Lucy Atkins, photographed by Charlie Hopkinson © 2013.

And what of the slight, blue-eyed, blonde-haired ethereal writer sat in front of me, who also teaches creative writing at Oxford University and is a literary critic for The Sunday Times? Why tackle such a thorny subject?

“Well, I’m fantastically interested in weirdos and people that do not fit in,” she says with a sparkle in her eye.

“But I also wanted to challenge myself. Maybe I wanted to go a bit deeper into the complexities of people and their relationships than I have before – to take more risks.

“I suppose there is an element of confidence as well, now that I’ve written three books, to allow yourself to explore areas that I may not have ventured into before.

“And while I do not have a political agenda in my books. – they are not aimed at exposing anything or anyone – Magpie Lane is all about hierarchy and the people who do not fit in, who can’t be controlled. And the ones who fall through the gaps.

“I’m also interested in the notion that something can be right and wrong at the same time – that grey area – and middle class neglect that is so often ignored, in the name of ambition and success.”

Currently half way through her next novel, which is top secret but has a #MeToo story-line, Lucy loves coming out from behind her writing desk in Oxford, where she lives with her husband and two children, back into the real world.

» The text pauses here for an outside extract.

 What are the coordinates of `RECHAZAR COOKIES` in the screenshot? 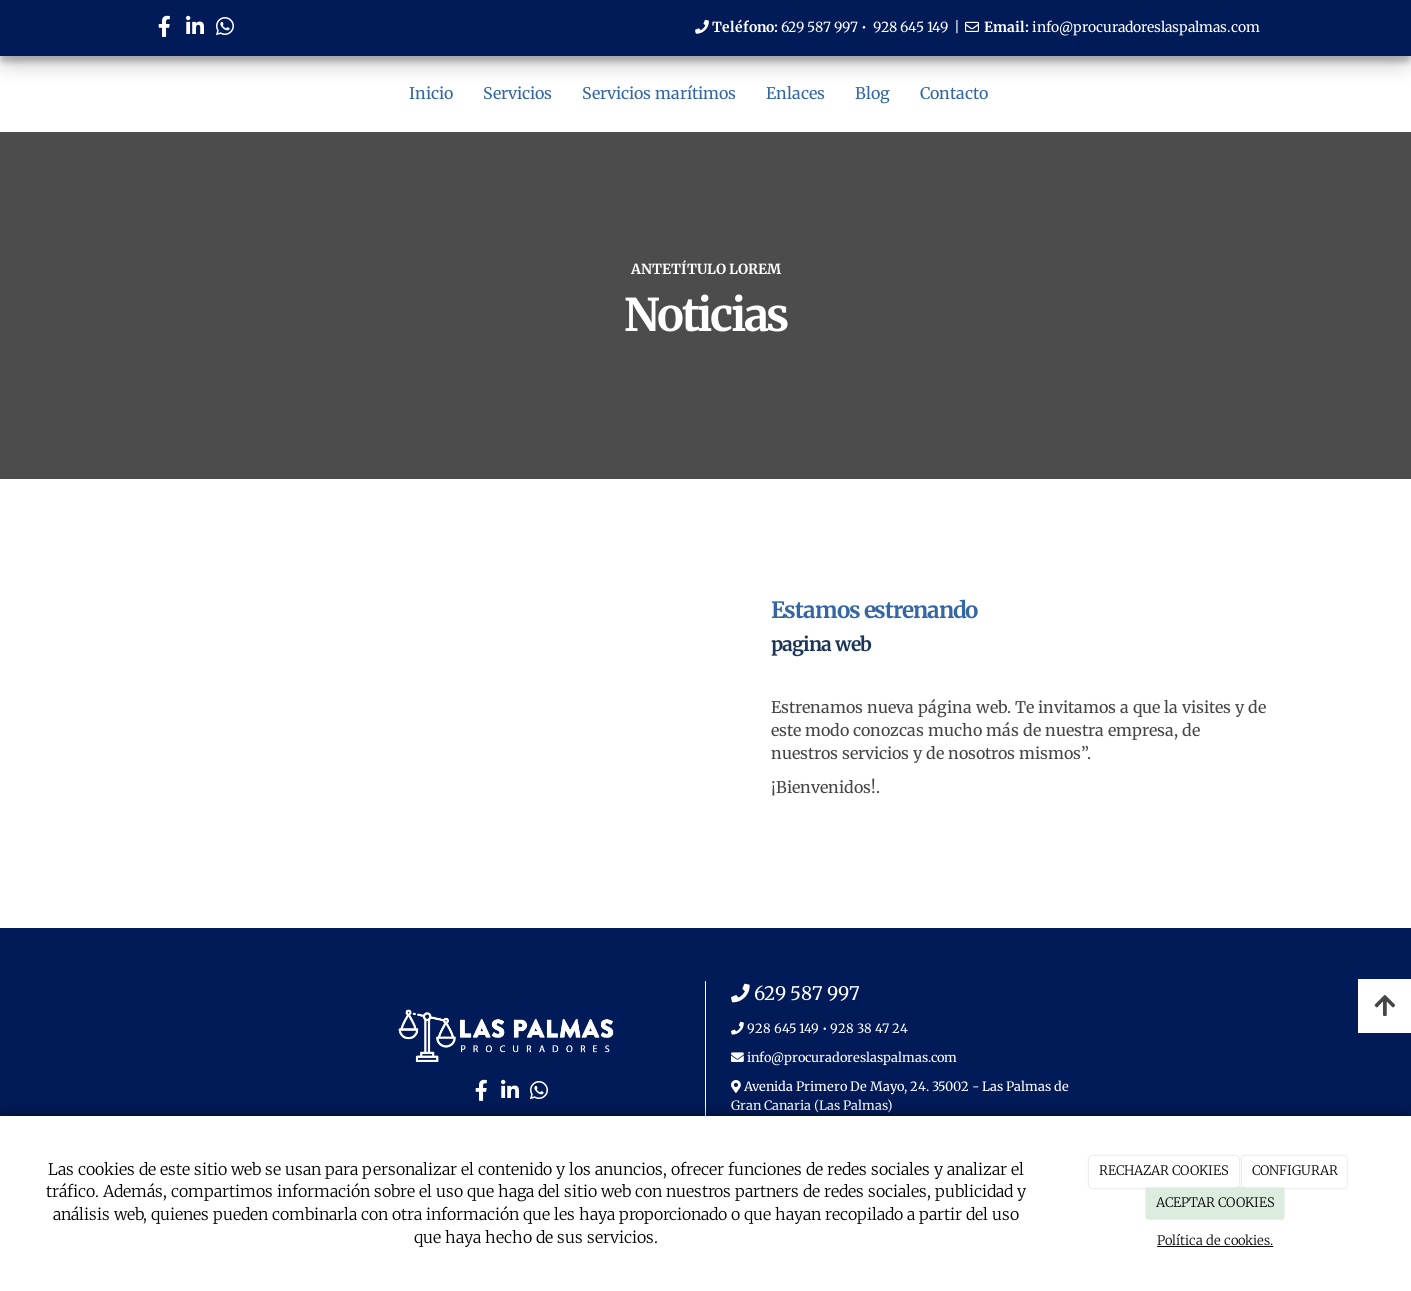 It's located at (1164, 1170).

“It can be quite mind-blowing at times because writing is so solitary, so meeting the public, (the interview was conducted before the current coronavirus crisis) and the people who read your books is my favourite bit, because otherwise you can believe you are just writing it for yourself.

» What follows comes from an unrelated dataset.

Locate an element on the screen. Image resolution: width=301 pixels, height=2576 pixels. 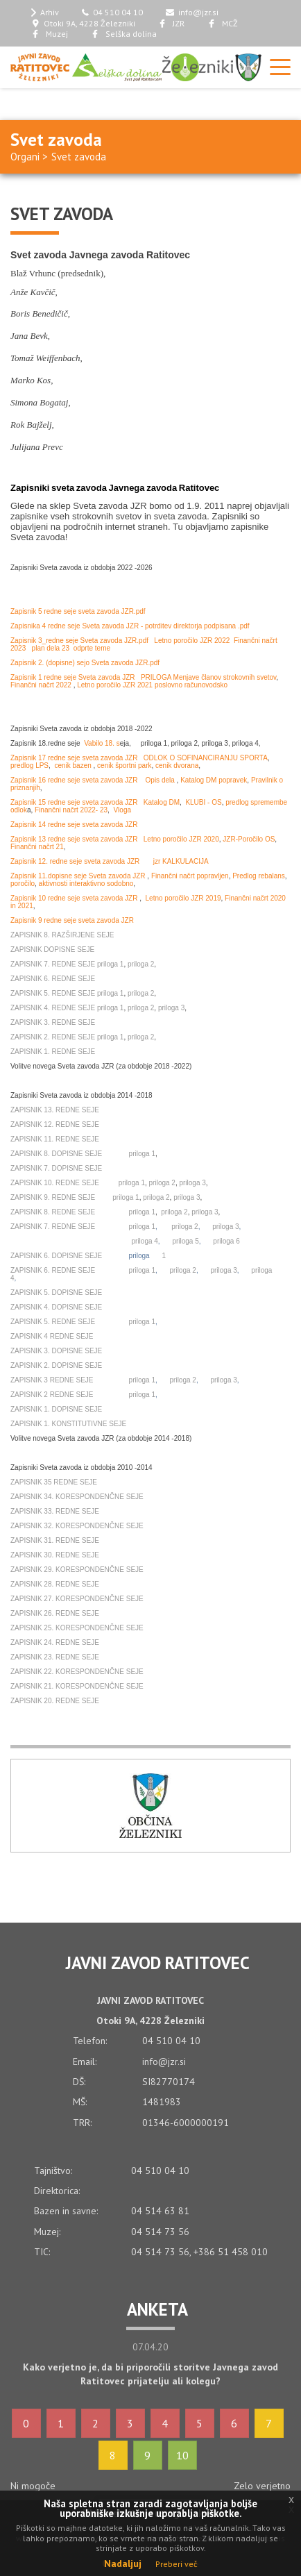 Letno poročilo JZR 2021 poslovno računovodsko is located at coordinates (152, 685).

“But it’s been great finally writing about Oxford, which has played such a big part in my life, and I wanted to get some of that across, you know – what its actually like. How someone can be wandering along talking quite seriously about Proust while a drunken student might be vomiting on the other side of the road in black tie.

And with that she’s off, racing back down Oxford’s twisting streets past its many characters, in whose lives she is so intrinsically fascinated.

Magpie Lane is published today by Quercus Books and available from all good bookshops online.